BEGIN WORKING DATA

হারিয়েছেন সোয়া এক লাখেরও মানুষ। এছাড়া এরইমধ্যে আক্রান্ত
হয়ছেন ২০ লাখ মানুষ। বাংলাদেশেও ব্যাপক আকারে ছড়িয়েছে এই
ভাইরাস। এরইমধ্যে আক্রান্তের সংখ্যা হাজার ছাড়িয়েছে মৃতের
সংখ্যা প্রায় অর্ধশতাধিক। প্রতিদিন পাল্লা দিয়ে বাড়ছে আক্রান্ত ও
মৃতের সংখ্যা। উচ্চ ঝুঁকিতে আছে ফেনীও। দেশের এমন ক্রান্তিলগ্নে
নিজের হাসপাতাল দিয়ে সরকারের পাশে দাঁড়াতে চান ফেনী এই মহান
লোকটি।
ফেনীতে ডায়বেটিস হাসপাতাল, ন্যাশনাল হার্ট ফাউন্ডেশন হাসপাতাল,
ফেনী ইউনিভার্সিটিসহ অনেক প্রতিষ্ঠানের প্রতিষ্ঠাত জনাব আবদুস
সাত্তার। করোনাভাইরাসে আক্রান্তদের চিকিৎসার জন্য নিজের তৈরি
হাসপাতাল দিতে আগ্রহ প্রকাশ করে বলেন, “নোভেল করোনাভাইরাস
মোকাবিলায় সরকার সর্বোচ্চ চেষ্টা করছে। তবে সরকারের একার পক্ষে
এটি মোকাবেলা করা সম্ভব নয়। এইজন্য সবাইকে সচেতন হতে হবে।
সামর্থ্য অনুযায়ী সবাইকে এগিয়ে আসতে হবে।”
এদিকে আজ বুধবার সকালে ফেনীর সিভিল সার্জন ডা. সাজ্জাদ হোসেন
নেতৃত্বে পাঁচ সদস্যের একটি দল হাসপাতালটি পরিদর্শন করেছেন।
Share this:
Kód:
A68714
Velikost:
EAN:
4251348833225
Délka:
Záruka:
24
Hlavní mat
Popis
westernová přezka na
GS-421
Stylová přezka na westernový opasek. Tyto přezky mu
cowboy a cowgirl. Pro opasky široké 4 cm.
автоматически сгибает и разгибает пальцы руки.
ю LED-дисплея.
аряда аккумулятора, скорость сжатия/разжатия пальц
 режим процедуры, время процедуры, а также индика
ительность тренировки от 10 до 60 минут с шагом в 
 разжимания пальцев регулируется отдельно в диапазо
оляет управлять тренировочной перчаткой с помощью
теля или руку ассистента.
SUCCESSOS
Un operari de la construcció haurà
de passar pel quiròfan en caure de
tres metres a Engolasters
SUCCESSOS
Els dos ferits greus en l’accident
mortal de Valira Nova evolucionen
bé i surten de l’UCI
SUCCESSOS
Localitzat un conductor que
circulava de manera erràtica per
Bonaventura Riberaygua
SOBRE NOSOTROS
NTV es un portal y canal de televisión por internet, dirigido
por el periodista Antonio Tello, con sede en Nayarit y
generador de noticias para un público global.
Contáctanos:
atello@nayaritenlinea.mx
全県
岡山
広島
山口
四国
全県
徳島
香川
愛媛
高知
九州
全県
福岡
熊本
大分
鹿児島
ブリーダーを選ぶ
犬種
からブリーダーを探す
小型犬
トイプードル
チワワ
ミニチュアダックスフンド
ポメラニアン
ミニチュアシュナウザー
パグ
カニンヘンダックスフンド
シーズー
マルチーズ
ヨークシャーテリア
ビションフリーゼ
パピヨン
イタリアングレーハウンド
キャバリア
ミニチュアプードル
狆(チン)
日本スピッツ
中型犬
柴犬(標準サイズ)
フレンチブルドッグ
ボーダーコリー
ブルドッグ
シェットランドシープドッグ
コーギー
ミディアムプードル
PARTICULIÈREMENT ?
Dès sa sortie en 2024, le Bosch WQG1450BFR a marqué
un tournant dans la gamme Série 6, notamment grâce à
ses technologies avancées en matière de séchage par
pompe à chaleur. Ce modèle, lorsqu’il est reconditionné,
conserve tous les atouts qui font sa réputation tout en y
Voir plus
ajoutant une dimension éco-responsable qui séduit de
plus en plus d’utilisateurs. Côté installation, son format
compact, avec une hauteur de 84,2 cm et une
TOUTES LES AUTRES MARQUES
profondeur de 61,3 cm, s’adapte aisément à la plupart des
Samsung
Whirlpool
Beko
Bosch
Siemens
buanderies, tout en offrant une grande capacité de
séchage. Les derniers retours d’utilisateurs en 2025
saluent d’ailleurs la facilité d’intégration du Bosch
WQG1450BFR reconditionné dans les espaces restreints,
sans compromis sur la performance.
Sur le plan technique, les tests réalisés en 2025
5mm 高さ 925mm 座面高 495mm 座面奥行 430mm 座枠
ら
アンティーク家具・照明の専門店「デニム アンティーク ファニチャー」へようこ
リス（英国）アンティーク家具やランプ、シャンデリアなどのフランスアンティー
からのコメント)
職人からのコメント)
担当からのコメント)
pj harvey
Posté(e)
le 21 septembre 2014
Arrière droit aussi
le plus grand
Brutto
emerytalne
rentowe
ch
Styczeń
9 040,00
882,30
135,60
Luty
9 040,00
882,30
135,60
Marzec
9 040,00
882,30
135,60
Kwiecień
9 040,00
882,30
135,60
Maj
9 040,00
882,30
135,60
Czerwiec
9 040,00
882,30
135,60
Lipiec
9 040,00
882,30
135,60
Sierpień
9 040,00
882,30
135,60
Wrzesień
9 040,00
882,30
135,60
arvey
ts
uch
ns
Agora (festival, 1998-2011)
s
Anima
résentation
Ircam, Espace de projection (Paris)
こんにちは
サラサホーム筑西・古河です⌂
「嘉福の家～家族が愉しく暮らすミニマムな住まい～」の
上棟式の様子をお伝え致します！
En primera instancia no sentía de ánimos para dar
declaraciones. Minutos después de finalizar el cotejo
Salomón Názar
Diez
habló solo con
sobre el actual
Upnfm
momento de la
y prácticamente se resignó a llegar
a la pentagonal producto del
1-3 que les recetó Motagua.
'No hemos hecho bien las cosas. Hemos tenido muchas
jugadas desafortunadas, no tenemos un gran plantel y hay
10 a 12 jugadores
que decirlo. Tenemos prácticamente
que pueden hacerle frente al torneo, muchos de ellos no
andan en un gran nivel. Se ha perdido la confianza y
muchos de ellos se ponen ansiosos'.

END WORKING DATA

WHAT YOU NEED TO DO | Find the lines above that contain "Bosch" and report their number, without comment.

FINISHED EXERCISE | 3